Your assignment. In the material below, find every line containing the string "FUJIFILM" and return it.

Available data.
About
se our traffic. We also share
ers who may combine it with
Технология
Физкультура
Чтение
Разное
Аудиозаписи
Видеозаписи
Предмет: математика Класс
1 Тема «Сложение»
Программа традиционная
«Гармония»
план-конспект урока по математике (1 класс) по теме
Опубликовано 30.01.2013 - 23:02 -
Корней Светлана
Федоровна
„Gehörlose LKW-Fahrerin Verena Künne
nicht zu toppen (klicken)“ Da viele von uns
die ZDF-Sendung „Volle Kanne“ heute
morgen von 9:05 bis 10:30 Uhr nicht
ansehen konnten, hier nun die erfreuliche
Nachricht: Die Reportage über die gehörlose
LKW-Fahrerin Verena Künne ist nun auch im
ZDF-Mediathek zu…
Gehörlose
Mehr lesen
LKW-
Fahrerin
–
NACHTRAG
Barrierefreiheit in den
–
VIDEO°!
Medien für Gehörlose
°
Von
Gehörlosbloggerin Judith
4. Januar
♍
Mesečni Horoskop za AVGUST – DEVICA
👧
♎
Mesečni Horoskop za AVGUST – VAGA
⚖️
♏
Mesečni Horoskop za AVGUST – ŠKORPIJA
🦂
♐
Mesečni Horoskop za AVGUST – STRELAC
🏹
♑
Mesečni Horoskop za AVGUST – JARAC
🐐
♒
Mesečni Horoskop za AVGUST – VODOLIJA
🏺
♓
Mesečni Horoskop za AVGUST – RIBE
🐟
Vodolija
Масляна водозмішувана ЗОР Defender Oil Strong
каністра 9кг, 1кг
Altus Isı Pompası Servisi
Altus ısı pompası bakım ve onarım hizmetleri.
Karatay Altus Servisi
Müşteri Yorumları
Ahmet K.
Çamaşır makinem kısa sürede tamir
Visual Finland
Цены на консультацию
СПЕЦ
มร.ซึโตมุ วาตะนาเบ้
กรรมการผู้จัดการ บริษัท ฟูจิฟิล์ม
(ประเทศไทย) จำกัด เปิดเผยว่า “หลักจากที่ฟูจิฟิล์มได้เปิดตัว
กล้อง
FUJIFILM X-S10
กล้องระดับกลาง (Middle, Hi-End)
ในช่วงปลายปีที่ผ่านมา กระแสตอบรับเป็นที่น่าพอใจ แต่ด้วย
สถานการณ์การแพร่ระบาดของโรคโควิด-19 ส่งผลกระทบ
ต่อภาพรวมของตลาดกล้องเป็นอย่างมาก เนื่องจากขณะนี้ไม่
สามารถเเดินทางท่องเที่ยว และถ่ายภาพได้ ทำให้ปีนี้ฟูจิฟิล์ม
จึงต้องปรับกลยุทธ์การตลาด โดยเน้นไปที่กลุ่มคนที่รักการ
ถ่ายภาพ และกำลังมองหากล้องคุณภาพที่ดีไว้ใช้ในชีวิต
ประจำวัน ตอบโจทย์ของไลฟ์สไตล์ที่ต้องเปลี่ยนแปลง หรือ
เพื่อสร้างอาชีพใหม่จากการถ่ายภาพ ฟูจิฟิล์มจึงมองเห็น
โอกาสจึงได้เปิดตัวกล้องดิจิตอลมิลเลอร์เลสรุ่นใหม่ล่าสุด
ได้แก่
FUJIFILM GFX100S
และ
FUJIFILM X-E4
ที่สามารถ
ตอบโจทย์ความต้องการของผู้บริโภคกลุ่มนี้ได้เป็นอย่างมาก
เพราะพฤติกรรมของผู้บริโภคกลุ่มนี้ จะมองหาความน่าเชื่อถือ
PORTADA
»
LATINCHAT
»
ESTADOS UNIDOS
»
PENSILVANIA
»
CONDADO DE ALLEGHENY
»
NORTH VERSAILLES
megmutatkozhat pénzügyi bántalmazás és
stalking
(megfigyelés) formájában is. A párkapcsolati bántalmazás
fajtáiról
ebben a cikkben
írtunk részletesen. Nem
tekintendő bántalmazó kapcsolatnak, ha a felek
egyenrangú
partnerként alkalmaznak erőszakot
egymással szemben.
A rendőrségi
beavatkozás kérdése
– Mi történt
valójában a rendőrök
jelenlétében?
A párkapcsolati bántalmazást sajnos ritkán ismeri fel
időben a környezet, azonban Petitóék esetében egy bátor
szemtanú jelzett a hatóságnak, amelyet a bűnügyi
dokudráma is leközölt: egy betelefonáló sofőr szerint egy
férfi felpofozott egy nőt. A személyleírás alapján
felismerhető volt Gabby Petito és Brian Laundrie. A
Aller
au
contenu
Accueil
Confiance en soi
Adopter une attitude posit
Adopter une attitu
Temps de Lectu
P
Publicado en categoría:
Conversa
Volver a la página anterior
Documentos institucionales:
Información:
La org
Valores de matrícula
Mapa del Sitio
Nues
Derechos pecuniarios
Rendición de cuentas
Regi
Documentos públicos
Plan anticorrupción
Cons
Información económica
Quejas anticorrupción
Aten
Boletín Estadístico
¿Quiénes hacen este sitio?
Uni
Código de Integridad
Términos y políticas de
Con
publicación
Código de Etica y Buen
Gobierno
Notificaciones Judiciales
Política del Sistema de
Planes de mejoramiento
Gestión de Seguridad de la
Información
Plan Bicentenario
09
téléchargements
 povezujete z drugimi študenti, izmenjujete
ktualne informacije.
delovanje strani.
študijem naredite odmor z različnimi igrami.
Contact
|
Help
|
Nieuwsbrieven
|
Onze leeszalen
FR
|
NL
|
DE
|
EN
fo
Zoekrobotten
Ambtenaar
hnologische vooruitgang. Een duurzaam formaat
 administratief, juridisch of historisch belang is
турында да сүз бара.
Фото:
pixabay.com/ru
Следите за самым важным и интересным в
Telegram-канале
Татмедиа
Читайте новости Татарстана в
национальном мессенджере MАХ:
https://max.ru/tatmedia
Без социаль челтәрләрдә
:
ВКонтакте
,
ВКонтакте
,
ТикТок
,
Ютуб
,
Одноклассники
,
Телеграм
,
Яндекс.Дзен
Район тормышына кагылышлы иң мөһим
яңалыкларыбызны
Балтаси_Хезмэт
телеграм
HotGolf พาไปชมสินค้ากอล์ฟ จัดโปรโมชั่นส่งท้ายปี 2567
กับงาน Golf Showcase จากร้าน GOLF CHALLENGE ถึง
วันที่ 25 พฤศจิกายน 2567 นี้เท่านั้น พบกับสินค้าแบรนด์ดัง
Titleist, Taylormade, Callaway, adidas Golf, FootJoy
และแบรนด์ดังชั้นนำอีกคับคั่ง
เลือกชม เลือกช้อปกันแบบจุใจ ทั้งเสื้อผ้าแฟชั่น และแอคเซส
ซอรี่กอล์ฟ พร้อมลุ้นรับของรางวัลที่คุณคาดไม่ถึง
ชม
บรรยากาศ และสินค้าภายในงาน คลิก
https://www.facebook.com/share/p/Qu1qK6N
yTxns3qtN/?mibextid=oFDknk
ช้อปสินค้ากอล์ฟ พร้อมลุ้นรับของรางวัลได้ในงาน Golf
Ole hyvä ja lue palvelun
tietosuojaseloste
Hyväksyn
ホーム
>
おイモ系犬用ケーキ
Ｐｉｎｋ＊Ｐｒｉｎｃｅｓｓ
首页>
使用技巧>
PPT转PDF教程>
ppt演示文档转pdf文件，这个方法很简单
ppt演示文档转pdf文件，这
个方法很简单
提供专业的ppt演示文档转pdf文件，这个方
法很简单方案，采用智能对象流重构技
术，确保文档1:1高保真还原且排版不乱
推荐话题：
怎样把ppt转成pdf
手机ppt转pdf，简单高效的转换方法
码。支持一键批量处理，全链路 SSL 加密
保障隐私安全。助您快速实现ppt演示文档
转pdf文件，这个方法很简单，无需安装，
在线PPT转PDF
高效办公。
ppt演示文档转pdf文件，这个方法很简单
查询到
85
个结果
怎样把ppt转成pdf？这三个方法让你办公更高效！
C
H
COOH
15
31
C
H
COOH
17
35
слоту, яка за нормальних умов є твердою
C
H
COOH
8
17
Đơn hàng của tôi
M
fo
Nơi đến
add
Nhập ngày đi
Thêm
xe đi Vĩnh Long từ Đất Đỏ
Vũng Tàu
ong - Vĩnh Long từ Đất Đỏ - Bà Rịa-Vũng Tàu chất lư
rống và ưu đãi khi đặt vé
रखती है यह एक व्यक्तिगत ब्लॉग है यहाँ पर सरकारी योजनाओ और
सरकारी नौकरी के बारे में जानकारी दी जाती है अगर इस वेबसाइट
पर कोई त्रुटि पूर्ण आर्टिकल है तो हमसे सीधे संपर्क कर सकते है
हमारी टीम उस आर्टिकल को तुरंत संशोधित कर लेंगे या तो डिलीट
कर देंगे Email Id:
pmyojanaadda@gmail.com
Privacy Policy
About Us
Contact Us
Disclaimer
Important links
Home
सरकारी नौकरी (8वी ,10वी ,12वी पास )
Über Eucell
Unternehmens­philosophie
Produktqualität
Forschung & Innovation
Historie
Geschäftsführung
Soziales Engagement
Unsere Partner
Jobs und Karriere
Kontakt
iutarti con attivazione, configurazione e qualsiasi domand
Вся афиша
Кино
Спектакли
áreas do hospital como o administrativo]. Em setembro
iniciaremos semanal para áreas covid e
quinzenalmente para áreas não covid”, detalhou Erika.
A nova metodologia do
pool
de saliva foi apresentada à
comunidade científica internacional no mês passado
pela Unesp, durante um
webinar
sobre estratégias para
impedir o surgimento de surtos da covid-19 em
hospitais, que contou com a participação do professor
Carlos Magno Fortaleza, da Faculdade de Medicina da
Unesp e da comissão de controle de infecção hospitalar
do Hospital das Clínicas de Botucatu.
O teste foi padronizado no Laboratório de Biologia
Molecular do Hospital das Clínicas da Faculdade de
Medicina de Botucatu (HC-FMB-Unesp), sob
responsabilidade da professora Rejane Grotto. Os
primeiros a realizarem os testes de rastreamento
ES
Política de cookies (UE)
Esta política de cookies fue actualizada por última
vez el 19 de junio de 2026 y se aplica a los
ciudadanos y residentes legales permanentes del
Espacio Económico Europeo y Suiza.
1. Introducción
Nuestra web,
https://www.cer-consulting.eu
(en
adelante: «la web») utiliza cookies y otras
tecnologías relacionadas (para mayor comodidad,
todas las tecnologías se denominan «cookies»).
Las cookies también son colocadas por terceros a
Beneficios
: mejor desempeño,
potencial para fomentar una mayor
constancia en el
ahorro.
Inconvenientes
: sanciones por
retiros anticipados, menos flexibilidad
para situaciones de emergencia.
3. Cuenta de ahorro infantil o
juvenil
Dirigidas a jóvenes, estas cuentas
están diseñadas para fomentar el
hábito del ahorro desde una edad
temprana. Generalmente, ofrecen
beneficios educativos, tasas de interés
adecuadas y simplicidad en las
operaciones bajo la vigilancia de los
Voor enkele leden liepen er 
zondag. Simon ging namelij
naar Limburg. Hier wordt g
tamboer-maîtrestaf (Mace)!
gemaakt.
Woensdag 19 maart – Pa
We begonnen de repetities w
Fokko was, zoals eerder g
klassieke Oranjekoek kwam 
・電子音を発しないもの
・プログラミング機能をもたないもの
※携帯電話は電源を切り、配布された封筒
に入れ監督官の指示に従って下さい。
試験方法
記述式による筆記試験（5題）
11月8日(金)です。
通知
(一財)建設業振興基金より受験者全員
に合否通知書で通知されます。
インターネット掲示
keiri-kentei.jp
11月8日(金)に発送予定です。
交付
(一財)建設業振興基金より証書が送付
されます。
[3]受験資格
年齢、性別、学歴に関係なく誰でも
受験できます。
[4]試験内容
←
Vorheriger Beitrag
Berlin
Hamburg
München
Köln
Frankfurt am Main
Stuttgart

Answer area.
FUJIFILM X-S10
FUJIFILM GFX100S
FUJIFILM X-E4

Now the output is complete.